09 nov, 2018

“Não vou compactuar que tomem irregularmente a área do Asilo Padre Cacique”

Em entrevista coletiva, presidente do Asilo Padre Cacique desabafa exigindo que a Lei seja cumprida

O presidente do Asilo Padre Cacique, Edson Brozoza, manifestou revolta e indignação com o processo envolvendo a reintegração de posse em um terreno localizado nos fundos da Instituição. A desapropriação foi suspensa na tarde desta quinta-feira (08/11) depois que movimentos sociais alegaram que o processo exigiria a realização de uma audiência pública.

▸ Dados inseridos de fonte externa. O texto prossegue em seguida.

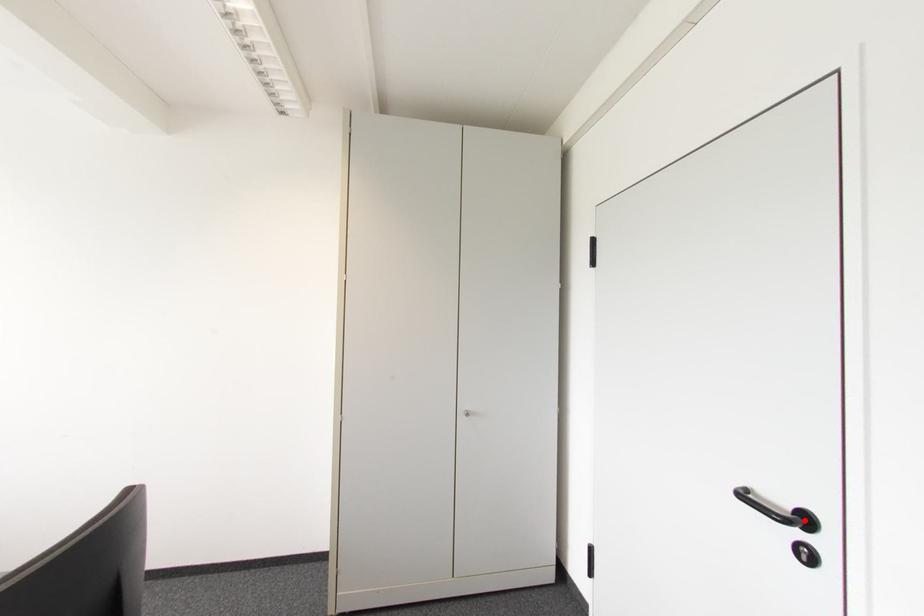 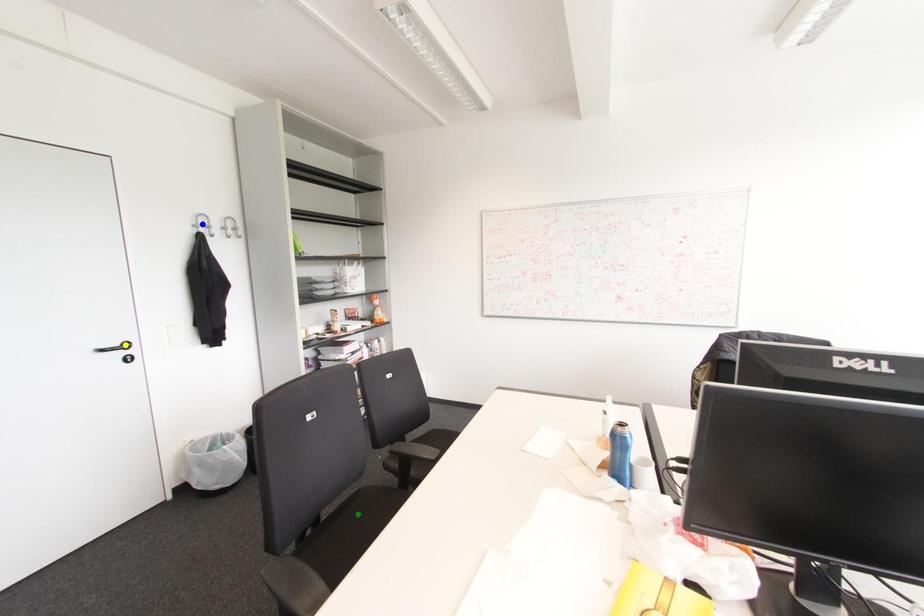 Question: I am providing you with two images of the same scene from different viewpoints. A red point is marked on the first image. You are given multiple points on the second image. Can you choose the point in image 2 that corresponds to the point in image 1?

Choices:
 (A) green point
 (B) blue point
 (C) yellow point

Answer: (C) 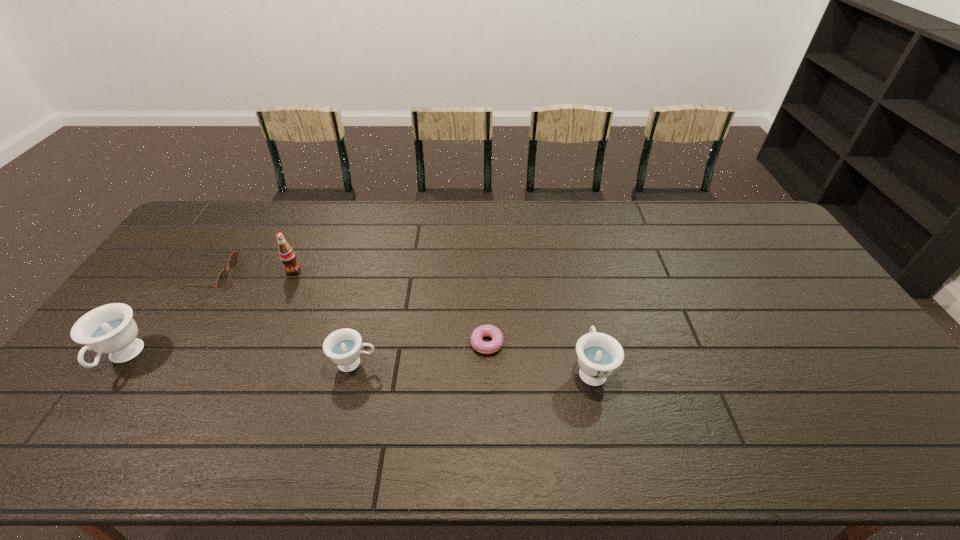 Image resolution: width=960 pixels, height=540 pixels. I want to click on object present at the near left corner, so click(110, 329).

Locate an element on the screen. This screenshot has width=960, height=540. vacant space at the far edge of the desktop is located at coordinates (667, 224).

In the image, there is a desktop. Where is `vacant region at the near edge`? Image resolution: width=960 pixels, height=540 pixels. vacant region at the near edge is located at coordinates (799, 397).

Image resolution: width=960 pixels, height=540 pixels. I want to click on vacant space at the left edge of the desktop, so click(208, 258).

In the image, there is a desktop. What are the coordinates of `vacant space at the right edge` in the screenshot? It's located at (772, 253).

Identify the location of vacant point located between the second object from right to left and the leftmost teacup. The image size is (960, 540). (303, 350).

Find the location of `vacant area that lies between the leftmost teacup and the third shortest object`. vacant area that lies between the leftmost teacup and the third shortest object is located at coordinates (239, 360).

Locate an element on the screen. This screenshot has width=960, height=540. free point between the fifth tallest object and the fifth object from left to right is located at coordinates (348, 309).

Image resolution: width=960 pixels, height=540 pixels. Find the location of `free point between the leftmost teacup and the fifth tallest object`. free point between the leftmost teacup and the fifth tallest object is located at coordinates (168, 316).

Where is `blank region between the leftmost teacup and the tallest object`? This screenshot has height=540, width=960. blank region between the leftmost teacup and the tallest object is located at coordinates (208, 314). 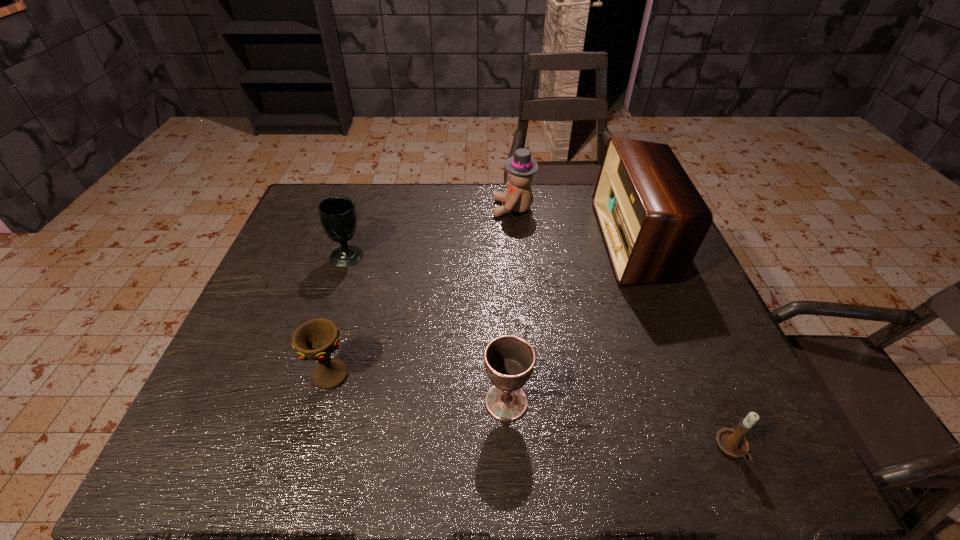 The image size is (960, 540). I want to click on free space between the rag_doll and the farthest chalice, so click(431, 232).

Select which object appears as the fourth closest to the tallest object. Please provide its 2D coordinates. Your answer should be formatted as a tuple, i.e. [(x, y)], where the tuple contains the x and y coordinates of a point satisfying the conditions above.

[(316, 339)]

The height and width of the screenshot is (540, 960). I want to click on object that is the third nearest to the radio receiver, so click(732, 442).

At what (x,y) coordinates should I click in order to perform the action: click on chalice identified as the second closest to the farthest chalice. Please return your answer as a coordinate pair (x, y). Looking at the image, I should click on (509, 360).

You are a GUI agent. You are given a task and a screenshot of the screen. Output one action in this format:
    pyautogui.click(x=<x>, y=<y>)
    Task: Click on the closest chalice to the farthest chalice
    
    Given the screenshot: What is the action you would take?
    pyautogui.click(x=316, y=339) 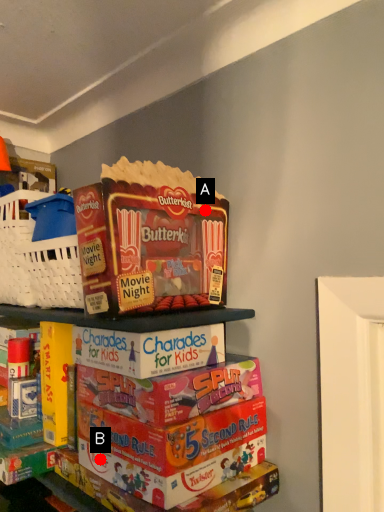 Question: Two points are circled on the image, labeled by A and B beside each circle. Which point is further to the camera?

Choices:
 (A) A is further
 (B) B is further

Answer: (A) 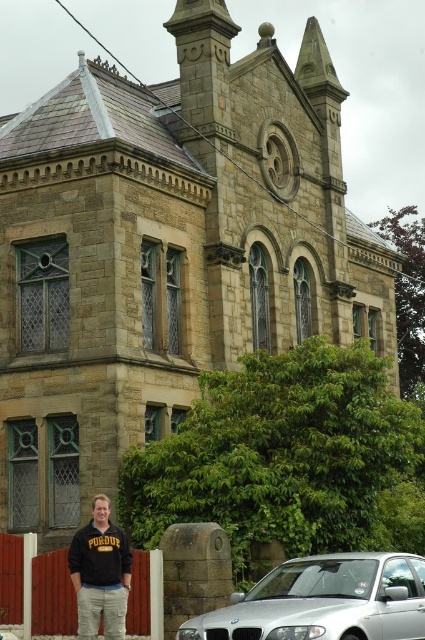 Question: Which point is closer to the camera?

Choices:
 (A) (107, 600)
 (B) (410, 609)

Answer: (B)

Question: Is silver metallic car at lower center wider than black sweatshirt at lower left?

Choices:
 (A) yes
 (B) no

Answer: (A)

Question: Which of the following is the farthest from the observer?

Choices:
 (A) (283, 566)
 (B) (76, 592)

Answer: (A)

Question: Observing the image, what is the correct spatial positioning of silver metallic car at lower center in reference to black sweatshirt at lower left?

Choices:
 (A) below
 (B) above

Answer: (A)

Question: Is silver metallic car at lower center wider than black sweatshirt at lower left?

Choices:
 (A) no
 (B) yes

Answer: (B) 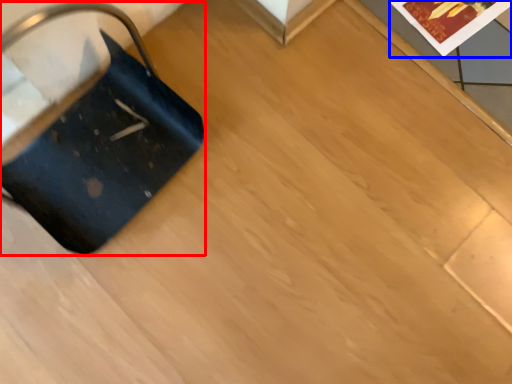 Question: Which of the following is the closest to the observer, luggage (highlighted by a red box) or postcard (highlighted by a blue box)?

Choices:
 (A) luggage
 (B) postcard

Answer: (A) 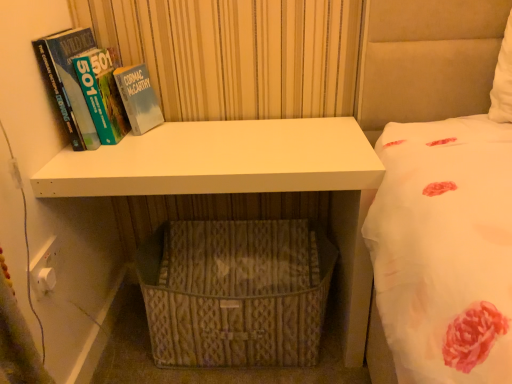 Question: Is hardcover book at left touching woven beige basket at lower center?

Choices:
 (A) yes
 (B) no

Answer: (B)

Question: Does hardcover book at left lie behind woven beige basket at lower center?

Choices:
 (A) yes
 (B) no

Answer: (B)

Question: Is hardcover book at left taller than woven beige basket at lower center?

Choices:
 (A) no
 (B) yes

Answer: (B)

Question: Is hardcover book at left to the right of woven beige basket at lower center from the viewer's perspective?

Choices:
 (A) no
 (B) yes

Answer: (A)

Question: Considering the relative positions of hardcover book at left and woven beige basket at lower center in the image provided, is hardcover book at left to the left of woven beige basket at lower center from the viewer's perspective?

Choices:
 (A) no
 (B) yes

Answer: (B)

Question: Is hardcover book at left positioned beyond the bounds of woven beige basket at lower center?

Choices:
 (A) yes
 (B) no

Answer: (A)

Question: Would you say white matte shelf at center is a long distance from woven beige basket at lower center?

Choices:
 (A) yes
 (B) no

Answer: (B)

Question: Is white matte shelf at center smaller than woven beige basket at lower center?

Choices:
 (A) no
 (B) yes

Answer: (A)

Question: Does white matte shelf at center lie behind woven beige basket at lower center?

Choices:
 (A) no
 (B) yes

Answer: (A)

Question: Is white matte shelf at center turned away from woven beige basket at lower center?

Choices:
 (A) no
 (B) yes

Answer: (B)

Question: Does white matte shelf at center touch woven beige basket at lower center?

Choices:
 (A) yes
 (B) no

Answer: (B)

Question: Can you confirm if white matte shelf at center is thinner than woven beige basket at lower center?

Choices:
 (A) no
 (B) yes

Answer: (B)

Question: Can you confirm if woven beige basket at lower center is shorter than white matte shelf at center?

Choices:
 (A) yes
 (B) no

Answer: (A) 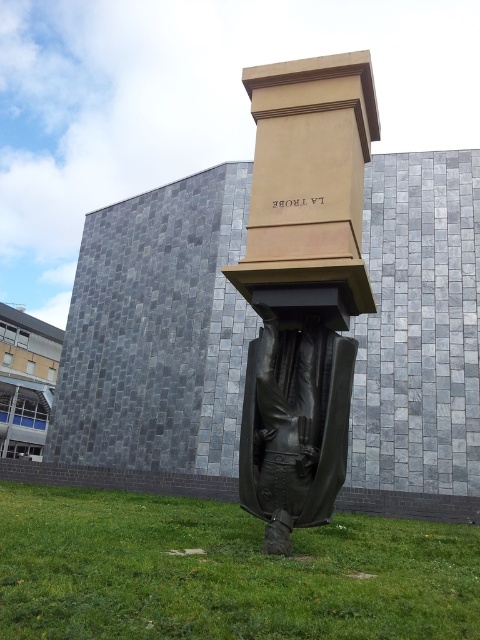 Question: Where is green grass at lower center located in relation to black polished statue at center in the image?

Choices:
 (A) left
 (B) right

Answer: (A)

Question: Which point is farther from the camera taking this photo?

Choices:
 (A) (271, 634)
 (B) (345, 390)

Answer: (B)

Question: Does green grass at lower center appear on the left side of black polished statue at center?

Choices:
 (A) yes
 (B) no

Answer: (A)

Question: Is green grass at lower center thinner than black polished statue at center?

Choices:
 (A) yes
 (B) no

Answer: (B)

– Hoje o que estão fazendo é invadir o terreno do Asilo Padre Cacique. Se o poder público não quer ajudar como não tem ajudado, que não atrapalhe. Deixe que a comunidade faça a sua parte e mantenha a casa e resolva os problemas e pelo menos cumpra-se a Lei. Estamos falando de uma reintegração de posse discutida há dez anos que passou por vara cível e que foi confirmada pelo Superior Tribunal de Justiça. Todo esse período nunca mencionaram a palavra Quilombola. Agora na hora de cumprir, aparecem meia dúzia de oportunistas querendo criar fatos novos – discursou.

Durante a sua fala, o presidente também reforçou que não podem ser propagadas informações falsas de que o espaço seria de Quilombolas, uma vez que não são reconhecidos como tal.

– Essas instituições de proteção ao negro e ao pobre jamais pisaram aqui dentro do Asilo para trazer um litro de leite para um dos idosos negros que temos aqui dentro. Agora vieram dar apoio para uma família que de Quilombola não tem nada. Não podemos confundir Quilombo com invasão afrodescendente. Esta terra foi doada pelo Dom Pedro II para construir uma entidade que defendesse órfãos. Tudo está relatado e documentado. Há mentiras e mentiras que vão sendo propagadas e que precisam ser desmentidas. Isso aqui não é e, jamais, foi um Quilombo – disse.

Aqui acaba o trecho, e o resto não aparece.